Aim of the exercise:
No pictures belong in the copy. Restate the rest of the data exactly.
*** Block opens ***
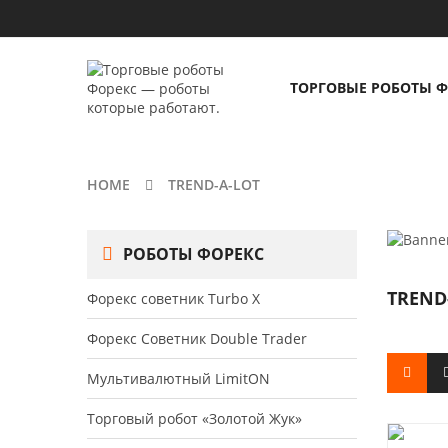
ТОРГОВЫЕ РОБОТЫ Ф
HOME
TREND-A-LOT
РОБОТЫ ФОРЕКС
TREND
Форекс советник Turbo X
Форекс Советник Double Trader
Мультивалютный LimitON
Торговый робот «Золотой Жук»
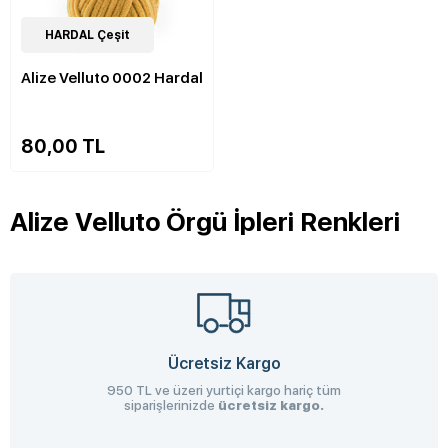
52
HARDAL Çeşit
Çeşit
Alize Velluto 0002 Hardal
80,00 TL
Alize Velluto Örgü İpleri Renkleri
Ücretsiz Kargo
950 TL ve üzeri yurtiçi kargo hariç tüm
siparişlerinizde
ücretsiz kargo.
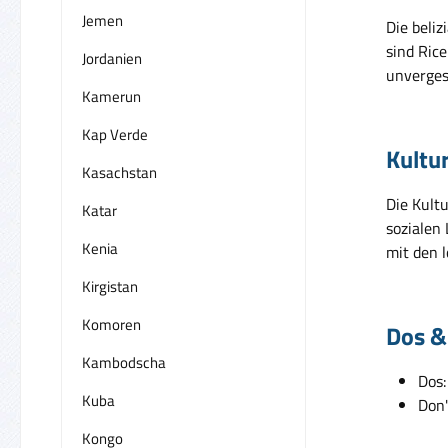
Jemen
Die beliz
sind Ric
Jordanien
unverges
Kamerun
Kap Verde
Kultu
Kasachstan
Die Kultu
Katar
sozialen
Kenia
mit den 
Kirgistan
Komoren
Dos &
Kambodscha
Dos:
Kuba
Don'
Kongo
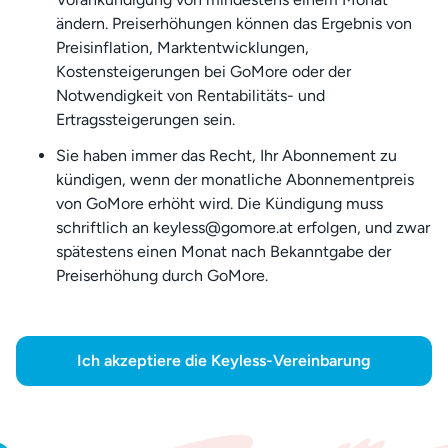
ändern. Preiserhöhungen können das Ergebnis von
Preisinflation, Marktentwicklungen,
Kostensteigerungen bei GoMore oder der
Notwendigkeit von Rentabilitäts- und
Ertragssteigerungen sein.
Sie haben immer das Recht, Ihr Abonnement zu
kündigen, wenn der monatliche Abonnementpreis
von GoMore erhöht wird. Die Kündigung muss
schriftlich an keyless@gomore.at erfolgen, und zwar
spätestens einen Monat nach Bekanntgabe der
Preiserhöhung durch GoMore.
Ich akzeptiere die Keyless-Vereinbarung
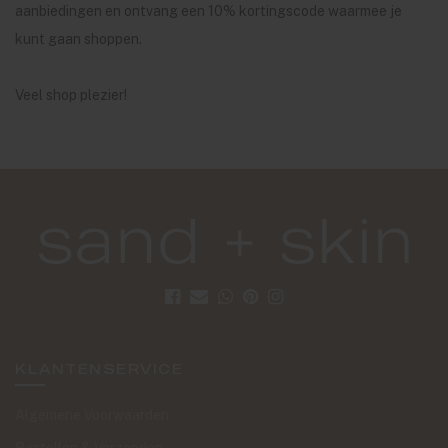
aanbiedingen en ontvang een 10% kortingscode waarmee je
kunt gaan shoppen.
Veel shop plezier!
KLANTENSERVICE
Algemene Voorwaarden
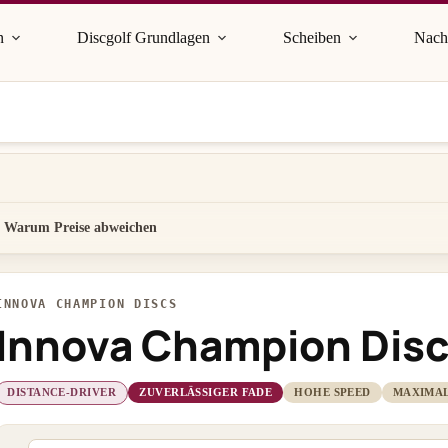
n
Discgolf Grundlagen
Scheiben
Nach
Warum Preise abweichen
INNOVA CHAMPION DISCS
Innova Champion Disc
DISTANCE-DRIVER
ZUVERLÄSSIGER FADE
HOHE SPEED
MAXIMAL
*** Block closes ***
Worked solution:
ТОРГОВЫЕ РОБОТЫ Ф
HOME
TREND-A-LOT
РОБОТЫ ФОРЕКС
TREND
Форекс советник Turbo X
Форекс Советник Double Trader
Мультивалютный LimitON
Торговый робот «Золотой Жук»
52
HARDAL Çeşit
Çeşit
Alize Velluto 0002 Hardal
80,00 TL
Alize Velluto Örgü İpleri Renkleri
Ücretsiz Kargo
950 TL ve üzeri yurtiçi kargo hariç tüm
siparişlerinizde
ücretsiz kargo.
Jemen
Die beliz
sind Ric
Jordanien
unverges
Kamerun
Kap Verde
Kultu
Kasachstan
Die Kultu
Katar
sozialen
Kenia
mit den 
Kirgistan
Komoren
Dos &
Kambodscha
Dos:
Kuba
Don'
Kongo
ändern. Preiserhöhungen können das Ergebnis von
Preisinflation, Marktentwicklungen,
Kostensteigerungen bei GoMore oder der
Notwendigkeit von Rentabilitäts- und
Ertragssteigerungen sein.
Sie haben immer das Recht, Ihr Abonnement zu
kündigen, wenn der monatliche Abonnementpreis
von GoMore erhöht wird. Die Kündigung muss
schriftlich an keyless@gomore.at erfolgen, und zwar
spätestens einen Monat nach Bekanntgabe der
Preiserhöhung durch GoMore.
Ich akzeptiere die Keyless-Vereinbarung
aanbiedingen en ontvang een 10% kortingscode waarmee je
kunt gaan shoppen.
Veel shop plezier!
KLANTENSERVICE
Algemene Voorwaarden
n
Discgolf Grundlagen
Scheiben
Nach
Warum Preise abweichen
INNOVA CHAMPION DISCS
Innova Champion Disc
DISTANCE-DRIVER
ZUVERLÄSSIGER FADE
HOHE SPEED
MAXIMAL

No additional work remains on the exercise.